* [What the exercise asks]:
From the records, return each line that has the word "header" in it.

* [Material for the task]:

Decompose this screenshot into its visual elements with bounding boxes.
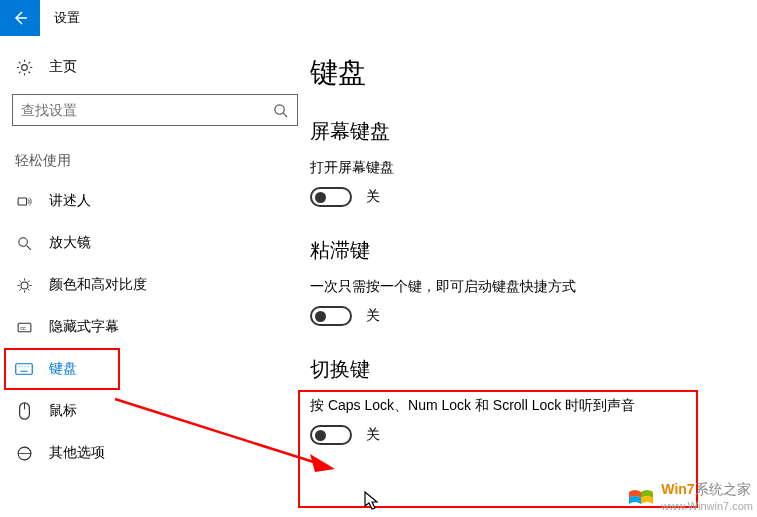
toggle-sticky[interactable] — [310, 306, 352, 326]
section-title-sticky: 粘滞键 — [310, 237, 757, 264]
toggle-state-sticky: 关 — [366, 307, 380, 325]
sidebar-item-label: 键盘 — [49, 360, 77, 378]
svg-point-0 — [275, 104, 284, 113]
keyboard-icon — [15, 362, 33, 376]
svg-line-1 — [283, 113, 287, 117]
sidebar-item-label: 其他选项 — [49, 444, 105, 462]
magnifier-icon — [15, 235, 33, 252]
svg-rect-8 — [16, 364, 33, 375]
sidebar-item-keyboard[interactable]: 键盘 — [0, 348, 310, 390]
section-title-togglekeys: 切换键 — [310, 356, 757, 383]
toggle-knob — [315, 192, 326, 203]
search-input[interactable] — [21, 102, 273, 118]
sidebar-home-label: 主页 — [49, 58, 77, 76]
sidebar-item-label: 放大镜 — [49, 234, 91, 252]
section-title-osk: 屏幕键盘 — [310, 118, 757, 145]
search-icon — [273, 103, 289, 118]
sidebar-home[interactable]: 主页 — [0, 50, 310, 84]
section-desc-togglekeys: 按 Caps Lock、Num Lock 和 Scroll Lock 时听到声音 — [310, 397, 757, 415]
gear-icon — [15, 59, 33, 76]
page-title: 键盘 — [310, 54, 757, 92]
toggle-knob — [315, 430, 326, 441]
sidebar-item-label: 讲述人 — [49, 192, 91, 210]
toggle-state-togglekeys: 关 — [366, 426, 380, 444]
svg-line-4 — [26, 245, 30, 249]
sidebar-group-label: 轻松使用 — [0, 144, 310, 180]
sidebar-item-magnifier[interactable]: 放大镜 — [0, 222, 310, 264]
search-box[interactable] — [12, 94, 298, 126]
svg-rect-2 — [18, 197, 27, 204]
mouse-icon — [15, 402, 33, 420]
toggle-knob — [315, 311, 326, 322]
window-header: 设置 — [0, 0, 757, 36]
main-panel: 键盘 屏幕键盘 打开屏幕键盘 关 粘滞键 一次只需按一个键，即可启动键盘快捷方式… — [310, 36, 757, 517]
sidebar-item-contrast[interactable]: 颜色和高对比度 — [0, 264, 310, 306]
svg-point-5 — [20, 281, 27, 288]
other-options-icon — [15, 445, 33, 462]
arrow-left-icon — [12, 10, 28, 26]
sidebar-item-mouse[interactable]: 鼠标 — [0, 390, 310, 432]
sidebar-item-label: 隐藏式字幕 — [49, 318, 119, 336]
sidebar: 主页 轻松使用 讲述人 放大镜 颜色和高对比度 — [0, 36, 310, 517]
toggle-state-osk: 关 — [366, 188, 380, 206]
section-desc-osk: 打开屏幕键盘 — [310, 159, 757, 177]
svg-text:cc: cc — [20, 324, 26, 330]
sidebar-item-label: 颜色和高对比度 — [49, 276, 147, 294]
narrator-icon — [15, 193, 33, 210]
captions-icon: cc — [15, 319, 33, 336]
section-desc-sticky: 一次只需按一个键，即可启动键盘快捷方式 — [310, 278, 757, 296]
contrast-icon — [15, 277, 33, 294]
window-title: 设置 — [40, 9, 80, 27]
sidebar-item-captions[interactable]: cc 隐藏式字幕 — [0, 306, 310, 348]
svg-point-3 — [18, 237, 26, 246]
sidebar-item-narrator[interactable]: 讲述人 — [0, 180, 310, 222]
back-button[interactable] — [0, 0, 40, 36]
sidebar-item-label: 鼠标 — [49, 402, 77, 420]
sidebar-item-other[interactable]: 其他选项 — [0, 432, 310, 474]
toggle-osk[interactable] — [310, 187, 352, 207]
toggle-togglekeys[interactable] — [310, 425, 352, 445]
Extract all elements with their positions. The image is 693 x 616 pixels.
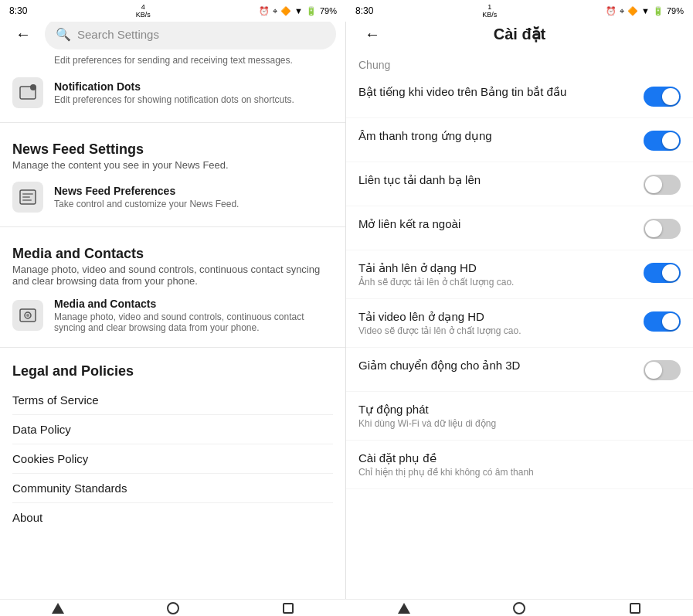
nav-home-icon[interactable] <box>165 600 182 617</box>
svg-rect-4 <box>22 196 30 198</box>
toggle-switch-1[interactable] <box>644 131 681 151</box>
left-back-button[interactable]: ← <box>9 20 37 48</box>
svg-point-8 <box>26 314 29 317</box>
left-content: Edit preferences for sending and receivi… <box>0 46 345 616</box>
svg-rect-3 <box>22 193 33 195</box>
about-link[interactable]: About <box>12 503 333 532</box>
notification-dots-icon <box>12 77 43 108</box>
right-nav-home-icon[interactable] <box>511 600 528 617</box>
toggle-switch-6[interactable] <box>644 360 681 380</box>
right-nav-recent-icon[interactable] <box>627 600 644 617</box>
nav-recent-icon[interactable] <box>280 600 297 617</box>
left-bottom-nav <box>0 599 346 616</box>
toggle-item-0[interactable]: Bật tiếng khi video trên Bảng tin bắt đầ… <box>346 74 693 118</box>
community-standards-link[interactable]: Community Standards <box>12 474 333 503</box>
toggle-item-6[interactable]: Giảm chuyển động cho ảnh 3D <box>346 348 693 392</box>
toggle-text-7: Tự động phát Khi dùng Wi-Fi và dữ liệu d… <box>358 403 681 429</box>
right-bottom-nav <box>346 599 693 616</box>
toggle-text-3: Mở liên kết ra ngoài <box>358 217 634 231</box>
news-feed-icon <box>12 182 43 213</box>
left-status-bar: 8:30 4 KB/s ⏰ ⌖ 🔶 ▼ 🔋 79% <box>0 0 346 22</box>
toggle-item-8[interactable]: Cài đặt phụ đề Chỉ hiện thị phụ đề khi k… <box>346 441 693 489</box>
toggle-text-6: Giảm chuyển động cho ảnh 3D <box>358 359 634 373</box>
toggle-item-2[interactable]: Liên tục tải danh bạ lên <box>346 162 693 206</box>
svg-rect-5 <box>22 199 32 201</box>
toggle-switch-3[interactable] <box>644 219 681 239</box>
cookies-policy-link[interactable]: Cookies Policy <box>12 444 333 474</box>
terms-of-service-link[interactable]: Terms of Service <box>12 386 333 415</box>
media-contacts-item[interactable]: Media and Contacts Manage photo, video a… <box>0 290 345 341</box>
toggle-text-5: Tải video lên ở dạng HD Video sẽ được tả… <box>358 310 634 336</box>
search-icon: 🔍 <box>56 27 71 42</box>
divider-2 <box>0 226 345 227</box>
toggle-text-2: Liên tục tải danh bạ lên <box>358 173 634 187</box>
news-feed-preferences-text: News Feed Preferences Take control and c… <box>54 185 239 209</box>
news-feed-section-header: News Feed Settings Manage the content yo… <box>0 129 345 174</box>
search-bar[interactable]: 🔍 Search Settings <box>45 19 336 49</box>
notification-dots-text: Notification Dots Edit preferences for s… <box>54 80 294 105</box>
toggle-item-7[interactable]: Tự động phát Khi dùng Wi-Fi và dữ liệu d… <box>346 392 693 441</box>
notification-dots-item[interactable]: Notification Dots Edit preferences for s… <box>0 70 345 116</box>
right-time: 8:30 <box>355 5 373 16</box>
news-feed-preferences-item[interactable]: News Feed Preferences Take control and c… <box>0 174 345 220</box>
toggle-text-8: Cài đặt phụ đề Chỉ hiện thị phụ đề khi k… <box>358 451 681 478</box>
svg-point-1 <box>30 84 36 90</box>
data-policy-link[interactable]: Data Policy <box>12 415 333 444</box>
toggle-text-4: Tải ảnh lên ở dạng HD Ảnh sẽ được tải lê… <box>358 261 634 288</box>
right-panel: ← Cài đặt Chung Bật tiếng khi video trên… <box>346 0 693 616</box>
left-speed: 4 KB/s <box>136 3 151 19</box>
toggle-item-1[interactable]: Âm thanh trong ứng dụng <box>346 118 693 162</box>
toggle-switch-4[interactable] <box>644 263 681 283</box>
right-status-icons: ⏰ ⌖ 🔶 ▼ 🔋 79% <box>606 6 684 16</box>
right-speed: 1 KB/s <box>482 3 497 19</box>
divider-3 <box>0 347 345 348</box>
toggle-switch-2[interactable] <box>644 175 681 195</box>
legal-section: Legal and Policies Terms of Service Data… <box>0 354 345 541</box>
chung-label: Chung <box>346 53 693 74</box>
toggle-switch-0[interactable] <box>644 87 681 107</box>
right-nav-back-icon[interactable] <box>396 600 413 617</box>
sms-top-subtitle: Edit preferences for sending and receivi… <box>54 55 293 66</box>
left-status-icons: ⏰ ⌖ 🔶 ▼ 🔋 79% <box>259 6 337 16</box>
toggle-text-1: Âm thanh trong ứng dụng <box>358 129 634 143</box>
media-contacts-section-header: Media and Contacts Manage photo, video a… <box>0 233 345 290</box>
media-contacts-icon <box>12 300 43 331</box>
right-panel-title: Cài đặt <box>399 25 640 43</box>
toggle-text-0: Bật tiếng khi video trên Bảng tin bắt đầ… <box>358 85 634 99</box>
toggle-item-5[interactable]: Tải video lên ở dạng HD Video sẽ được tả… <box>346 299 693 348</box>
right-status-bar: 8:30 1 KB/s ⏰ ⌖ 🔶 ▼ 🔋 79% <box>346 0 693 22</box>
right-content: Chung Bật tiếng khi video trên Bảng tin … <box>346 46 693 616</box>
media-contacts-text: Media and Contacts Manage photo, video a… <box>54 298 333 333</box>
toggle-item-4[interactable]: Tải ảnh lên ở dạng HD Ảnh sẽ được tải lê… <box>346 250 693 299</box>
left-time: 8:30 <box>9 5 27 16</box>
divider-1 <box>0 122 345 123</box>
left-panel: ← 🔍 Search Settings Edit preferences for… <box>0 0 346 616</box>
search-input[interactable]: Search Settings <box>77 28 159 41</box>
toggle-item-3[interactable]: Mở liên kết ra ngoài <box>346 206 693 250</box>
right-back-button[interactable]: ← <box>358 20 386 48</box>
toggle-switch-5[interactable] <box>644 311 681 332</box>
nav-back-icon[interactable] <box>49 600 66 617</box>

* [Problem solution]:
window-header: 设置 — [0, 0, 757, 36]
news-feed-section-header: News Feed Settings Manage the content yo… <box>0 129 345 174</box>
media-contacts-section-header: Media and Contacts Manage photo, video a… <box>0 233 345 290</box>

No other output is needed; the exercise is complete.